Brooks’ opening line set the loosened-tie tone: “When you live inside the Beltway, it’s good to get out and see the real America. So here I am.” The audience erupted in laughter, spurred on by his next self-concious quip: “I don’t know what everyone’s complaining about. Looks good to me.”
He went on to make fun of his perception of California’s health-concsious lifestyle, telling the story of a 90-year-old man passing him while both were jogging on the beach.
“It was like being passed by a Raisinete,” he said, describing the lifestyle of the West Coast wealthy as people “living at par” while “committed to not ever dying.”
But he sobered for a spell to entreat more bipartisanship from both parties.
Cokie Roberts revealed her grasp of history when, upon receiving her award, she said, “I love the idea of receiving an award with the name Jefferson on it. He would have hated the idea of a woman achieving this. He said ‘Women in public service is an idea the country is not ready for and neither am I.’”
“I’m a little nervous Leon is here,” she continued. “Who’s doing the spying?

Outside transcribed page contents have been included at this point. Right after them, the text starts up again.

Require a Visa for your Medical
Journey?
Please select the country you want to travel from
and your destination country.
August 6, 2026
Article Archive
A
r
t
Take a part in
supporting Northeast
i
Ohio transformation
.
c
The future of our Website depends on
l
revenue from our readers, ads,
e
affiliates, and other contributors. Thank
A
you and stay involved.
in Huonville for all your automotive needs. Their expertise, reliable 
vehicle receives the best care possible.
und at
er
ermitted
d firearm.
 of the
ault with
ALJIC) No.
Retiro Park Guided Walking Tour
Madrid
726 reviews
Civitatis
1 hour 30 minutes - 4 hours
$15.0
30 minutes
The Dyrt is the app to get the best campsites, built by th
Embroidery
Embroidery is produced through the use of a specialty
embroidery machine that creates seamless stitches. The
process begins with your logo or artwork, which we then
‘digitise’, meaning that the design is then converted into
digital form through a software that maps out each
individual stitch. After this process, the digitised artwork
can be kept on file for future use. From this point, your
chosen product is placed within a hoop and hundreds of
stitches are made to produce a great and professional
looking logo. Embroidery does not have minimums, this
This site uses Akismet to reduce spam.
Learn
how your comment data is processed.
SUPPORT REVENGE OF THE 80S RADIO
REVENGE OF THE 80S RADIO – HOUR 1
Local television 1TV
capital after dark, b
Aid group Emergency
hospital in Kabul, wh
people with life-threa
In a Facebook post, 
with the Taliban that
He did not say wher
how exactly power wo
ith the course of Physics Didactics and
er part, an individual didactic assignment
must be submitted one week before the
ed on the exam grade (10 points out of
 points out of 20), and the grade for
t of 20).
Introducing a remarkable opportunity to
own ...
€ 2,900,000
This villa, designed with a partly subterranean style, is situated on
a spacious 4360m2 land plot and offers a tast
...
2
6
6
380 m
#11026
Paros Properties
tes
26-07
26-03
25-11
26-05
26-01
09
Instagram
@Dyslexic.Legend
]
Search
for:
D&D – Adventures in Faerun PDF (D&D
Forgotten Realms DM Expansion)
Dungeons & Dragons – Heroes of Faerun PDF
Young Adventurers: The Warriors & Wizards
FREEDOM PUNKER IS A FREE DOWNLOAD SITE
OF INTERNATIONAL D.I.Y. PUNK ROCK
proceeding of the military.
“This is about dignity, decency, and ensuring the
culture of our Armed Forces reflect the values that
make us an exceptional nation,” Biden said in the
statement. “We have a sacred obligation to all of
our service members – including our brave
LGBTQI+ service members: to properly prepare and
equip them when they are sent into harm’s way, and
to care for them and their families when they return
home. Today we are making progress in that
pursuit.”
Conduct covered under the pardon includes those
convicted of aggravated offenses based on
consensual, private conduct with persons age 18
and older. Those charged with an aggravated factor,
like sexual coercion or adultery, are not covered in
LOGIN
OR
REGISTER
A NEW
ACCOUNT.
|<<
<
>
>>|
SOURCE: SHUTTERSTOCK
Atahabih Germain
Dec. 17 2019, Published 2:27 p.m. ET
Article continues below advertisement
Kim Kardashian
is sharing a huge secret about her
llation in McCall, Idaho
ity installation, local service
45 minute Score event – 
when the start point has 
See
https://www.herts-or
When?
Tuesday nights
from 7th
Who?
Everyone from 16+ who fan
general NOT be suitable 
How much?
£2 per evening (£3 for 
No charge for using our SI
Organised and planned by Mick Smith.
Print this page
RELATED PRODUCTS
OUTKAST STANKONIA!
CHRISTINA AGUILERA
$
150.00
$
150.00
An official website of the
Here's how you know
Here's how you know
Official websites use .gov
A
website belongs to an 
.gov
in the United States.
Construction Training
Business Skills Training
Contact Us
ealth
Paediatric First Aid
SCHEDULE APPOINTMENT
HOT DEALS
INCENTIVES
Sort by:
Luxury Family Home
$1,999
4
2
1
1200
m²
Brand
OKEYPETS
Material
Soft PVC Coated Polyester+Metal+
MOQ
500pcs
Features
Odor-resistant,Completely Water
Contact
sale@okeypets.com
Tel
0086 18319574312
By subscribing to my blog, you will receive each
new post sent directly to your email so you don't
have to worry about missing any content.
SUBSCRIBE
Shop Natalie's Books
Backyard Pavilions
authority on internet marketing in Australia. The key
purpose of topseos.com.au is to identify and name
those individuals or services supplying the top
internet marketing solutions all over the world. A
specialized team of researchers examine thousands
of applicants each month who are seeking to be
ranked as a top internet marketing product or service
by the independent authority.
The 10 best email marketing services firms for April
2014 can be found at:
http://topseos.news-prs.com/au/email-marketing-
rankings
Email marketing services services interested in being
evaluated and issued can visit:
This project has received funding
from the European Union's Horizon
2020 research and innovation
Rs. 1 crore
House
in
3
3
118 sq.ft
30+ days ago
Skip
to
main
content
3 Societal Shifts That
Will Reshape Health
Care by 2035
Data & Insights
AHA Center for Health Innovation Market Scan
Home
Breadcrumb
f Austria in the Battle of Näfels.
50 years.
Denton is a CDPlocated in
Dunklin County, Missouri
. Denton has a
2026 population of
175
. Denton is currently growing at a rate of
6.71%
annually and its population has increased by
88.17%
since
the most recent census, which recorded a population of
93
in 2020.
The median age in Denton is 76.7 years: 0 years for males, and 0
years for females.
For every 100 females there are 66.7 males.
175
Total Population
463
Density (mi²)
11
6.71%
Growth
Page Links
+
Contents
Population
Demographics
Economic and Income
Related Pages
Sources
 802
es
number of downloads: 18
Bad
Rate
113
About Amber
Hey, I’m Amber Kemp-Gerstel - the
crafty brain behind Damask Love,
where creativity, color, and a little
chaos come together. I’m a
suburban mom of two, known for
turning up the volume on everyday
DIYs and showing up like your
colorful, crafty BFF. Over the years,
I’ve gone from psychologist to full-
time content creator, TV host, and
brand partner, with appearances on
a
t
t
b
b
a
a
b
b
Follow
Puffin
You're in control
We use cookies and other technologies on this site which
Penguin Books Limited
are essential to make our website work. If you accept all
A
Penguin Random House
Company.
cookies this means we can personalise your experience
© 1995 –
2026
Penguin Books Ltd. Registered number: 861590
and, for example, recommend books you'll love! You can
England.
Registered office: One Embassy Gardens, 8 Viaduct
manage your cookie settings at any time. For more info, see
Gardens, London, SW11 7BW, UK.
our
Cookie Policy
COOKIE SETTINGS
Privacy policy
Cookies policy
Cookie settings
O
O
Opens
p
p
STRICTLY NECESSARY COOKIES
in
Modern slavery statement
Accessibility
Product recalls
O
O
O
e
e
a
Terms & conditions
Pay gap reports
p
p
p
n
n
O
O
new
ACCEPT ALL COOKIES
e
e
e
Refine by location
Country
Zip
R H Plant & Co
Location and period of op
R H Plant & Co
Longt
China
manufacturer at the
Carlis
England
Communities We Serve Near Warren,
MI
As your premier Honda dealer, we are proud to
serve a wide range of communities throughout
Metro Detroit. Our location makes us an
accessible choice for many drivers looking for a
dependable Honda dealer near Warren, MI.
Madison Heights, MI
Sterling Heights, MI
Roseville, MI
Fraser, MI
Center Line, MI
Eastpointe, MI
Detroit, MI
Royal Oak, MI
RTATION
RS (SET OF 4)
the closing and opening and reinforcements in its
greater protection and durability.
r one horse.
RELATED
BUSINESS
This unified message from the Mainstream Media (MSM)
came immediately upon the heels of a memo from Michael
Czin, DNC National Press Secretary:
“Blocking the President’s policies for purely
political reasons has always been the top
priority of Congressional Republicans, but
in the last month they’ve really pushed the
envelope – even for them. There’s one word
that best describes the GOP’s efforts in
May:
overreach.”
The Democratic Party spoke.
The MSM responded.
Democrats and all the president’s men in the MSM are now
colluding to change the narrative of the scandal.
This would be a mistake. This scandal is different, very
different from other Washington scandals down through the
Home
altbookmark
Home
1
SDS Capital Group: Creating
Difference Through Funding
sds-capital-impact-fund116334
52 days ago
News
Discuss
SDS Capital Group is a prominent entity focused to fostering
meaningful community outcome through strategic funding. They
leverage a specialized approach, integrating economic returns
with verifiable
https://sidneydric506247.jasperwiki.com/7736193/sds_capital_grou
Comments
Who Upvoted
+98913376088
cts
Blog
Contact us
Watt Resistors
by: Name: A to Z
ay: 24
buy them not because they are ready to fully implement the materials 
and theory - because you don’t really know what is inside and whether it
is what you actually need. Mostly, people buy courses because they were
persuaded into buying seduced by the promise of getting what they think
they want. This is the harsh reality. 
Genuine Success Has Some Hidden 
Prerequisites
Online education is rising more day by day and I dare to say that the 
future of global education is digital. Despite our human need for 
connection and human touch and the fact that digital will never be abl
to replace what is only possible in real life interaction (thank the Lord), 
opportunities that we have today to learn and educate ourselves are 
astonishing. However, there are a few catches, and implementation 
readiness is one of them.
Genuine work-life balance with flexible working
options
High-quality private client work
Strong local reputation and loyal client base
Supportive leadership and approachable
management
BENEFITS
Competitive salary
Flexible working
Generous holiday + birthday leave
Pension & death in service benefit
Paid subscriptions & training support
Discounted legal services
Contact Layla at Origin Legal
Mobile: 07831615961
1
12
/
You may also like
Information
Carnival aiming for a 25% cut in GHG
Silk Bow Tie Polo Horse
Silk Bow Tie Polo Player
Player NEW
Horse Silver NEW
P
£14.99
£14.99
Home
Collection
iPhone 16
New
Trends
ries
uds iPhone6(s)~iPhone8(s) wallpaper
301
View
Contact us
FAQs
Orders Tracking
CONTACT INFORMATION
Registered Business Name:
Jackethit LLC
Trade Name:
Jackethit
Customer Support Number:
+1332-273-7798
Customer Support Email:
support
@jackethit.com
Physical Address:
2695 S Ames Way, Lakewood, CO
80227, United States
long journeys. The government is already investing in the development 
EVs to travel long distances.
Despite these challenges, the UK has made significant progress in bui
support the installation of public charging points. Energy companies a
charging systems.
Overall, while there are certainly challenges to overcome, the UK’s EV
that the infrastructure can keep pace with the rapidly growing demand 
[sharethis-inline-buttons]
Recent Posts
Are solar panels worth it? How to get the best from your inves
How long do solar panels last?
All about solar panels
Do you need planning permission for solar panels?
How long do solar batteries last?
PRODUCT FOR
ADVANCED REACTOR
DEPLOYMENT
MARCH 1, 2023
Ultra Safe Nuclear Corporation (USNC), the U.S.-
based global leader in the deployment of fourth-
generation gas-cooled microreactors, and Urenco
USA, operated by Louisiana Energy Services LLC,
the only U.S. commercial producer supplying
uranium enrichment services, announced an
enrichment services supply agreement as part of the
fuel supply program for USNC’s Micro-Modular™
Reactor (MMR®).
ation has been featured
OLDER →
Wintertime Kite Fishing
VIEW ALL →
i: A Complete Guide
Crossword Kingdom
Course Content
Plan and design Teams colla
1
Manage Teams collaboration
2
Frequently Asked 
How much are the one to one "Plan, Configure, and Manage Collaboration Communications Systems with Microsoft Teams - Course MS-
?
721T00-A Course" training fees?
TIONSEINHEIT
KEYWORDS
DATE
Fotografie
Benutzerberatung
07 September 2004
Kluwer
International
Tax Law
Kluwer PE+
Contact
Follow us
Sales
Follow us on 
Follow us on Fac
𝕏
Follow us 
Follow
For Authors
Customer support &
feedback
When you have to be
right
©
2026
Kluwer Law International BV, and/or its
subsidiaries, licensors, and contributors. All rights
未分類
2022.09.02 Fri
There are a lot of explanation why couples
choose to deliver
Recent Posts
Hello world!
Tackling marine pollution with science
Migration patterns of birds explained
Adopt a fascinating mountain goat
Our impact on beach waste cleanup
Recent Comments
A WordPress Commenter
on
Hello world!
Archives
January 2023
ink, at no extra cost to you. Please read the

I assume there are satellites when you’re away.”
She addressed Sylvia, who stood near on the dais: “I was awfully glad you stayed here to run [the Panetta Institute]. It’s an island of civility in a sea of cacophony. People ask me if this is the most partisan time in history. No. They’re not shooting each other.” She cited historical disagreements among members of Congress, especially during Reconstruction, who would call each other out to duel with guns.
“Politicians and we in the media could learn so much from [students of the Panetta Policy Research] program. It’s essential graduates learn about public policy in this rational, interesting way. Leon and Sylvia are the best models of public service.”
Tom Brokaw limped to the stage when introduced, an effect from the cast on his leg from a broken ankle, which Sylvia paraphrased Brokaw as saying, while he was moderating a debate between Jerry Brown and Meg Whitman, “’Your state’s budget, like my ankle, is broken.’”
Brokaw took note of the actual awards, shaped like large crystal bowls: “I’ve always wanted a Pebble Beach martini glass.”
Then he took aim at Leon, saying that at other functions, attendees are often prompted to look under their plates for a number that denotes that they’ve won a prize; here, he said, “You get to pick which country to overthrow.”
He told the story of a stay at a Pebble Beach hotel with friend Peter Ueberroth, with both their young daughters in tow. He got a call from the front desk that the room next door had complained about the girls making a ruckus, which Brokaw’s wife denied. When they were leaving their room to check out, they saw the complainant: “It was someone I had known almost forever—your new governor, Jerry Brown. I said, ‘Jerry, how many times do I have to tell you? Get a life!’”
He reminisced about his early years in journalism, hanging out with other ambitious young journalists and “Republican and Democratic operatives” over “jug wine” and spaghetti dinners. But then his famous modulated voice dropped into a more somber timbre as he talked about young men and women from the “flinty hills of New England to the barrios of Texas” currently serving in Iraq and Afghanistan.
“They are less than one percent of the population, doing 100 percent of the fighting. It’s unjust to have these burdens born by these working class kids, and nothing is asked of the rest of us. The least we can do is figure out some other way to perform public service.
“We need to all think about stepping forward and re-enlisting as citizens.”
Heady stuff to lead into the coming four-course dinner.